Problems of Tokenize & Punctuations

III. Problems for Tokenization with Punctuations

Tokenization or Punctuation themselves are simple functions and cause no problems. However, most of applications use tokenization as front part of its algorithm. Typically, applications in text handling perform three steps:

  1. Apply tokenization to tokenize an input string into a serious of tokens.
  2. Perform modifications on tokens, such as strip certain tokens.
  3. Compose the modified tokens back to a string as an output (reverse-tokenization).

In such text handling applications, punctuations may cause lots of problems as described bellows:

  1. Which punctuation is a delimiter?

    Space " " is definitely a delimiter.
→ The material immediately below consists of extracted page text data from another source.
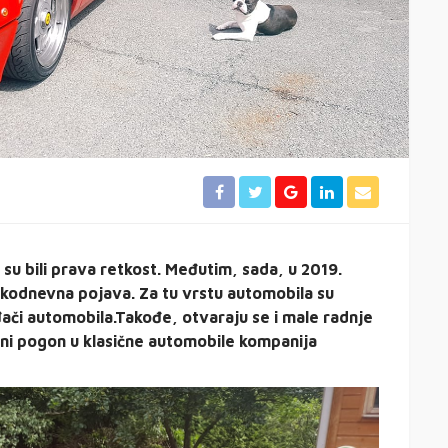
 su bili prava retkost. Međutim, sada, u 2019.
vakodnevna pojava. Za tu vrstu automobila su
đači automobila.
Takođe, otvaraju se i male radnje
ični pogon u klasične automobile kompanija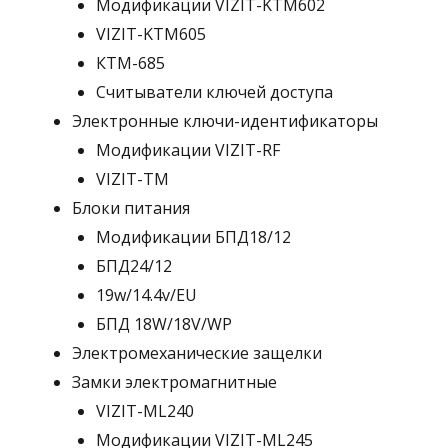
Модификации VIZIT-KTM602
VIZIT-KTM605
КТМ-685
Считыватели ключей доступа
Электронные ключи-идентификаторы
Модификации VIZIT-RF
VIZIT-TM
Блоки питания
Модификации БПД18/12
БПД24/12
19w/14.4v/EU
БПД 18W/18V/WP
Электромеханические защелки
Замки электромагнитные
VIZIT-ML240
Модификации VIZIT-ML245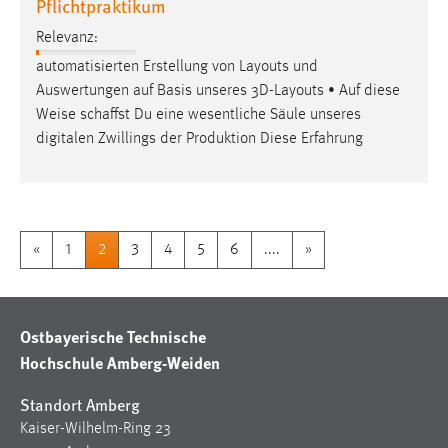
Pflichtpraktikum
Relevanz:
automatisierten Erstellung von Layouts und
Auswertungen auf Basis unseres 3D-Layouts • Auf diese
Weise
schaffst Du eine wesentliche Säule unseres
digitalen Zwillings der Produktion Diese Erfahrung
«
1
2
3
4
5
6
....
»
Ostbayerische Technische
Hochschule Amberg-Weiden
Standort Amberg
Kaiser-Wilhelm-Ring 23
Some punctuations are delimiters, such as ",", ".", "(", and ")" while other punctuations are not delimiters, such "@" and "-".

    < For example >

    * This is a book.
    => space and "." are delimiters

    * Sports (tennis, baseball, and basketball) are professional sports.
    => space, "(", ")", ",", and "." are delimiters

    * My E-mail address is: lu@nlm.nih.gov
    => space and ":" are delimiters while "-" and "@" are not delimiter

  2. Which punctuation should be stripped or kept during composing (reverse tokenization)?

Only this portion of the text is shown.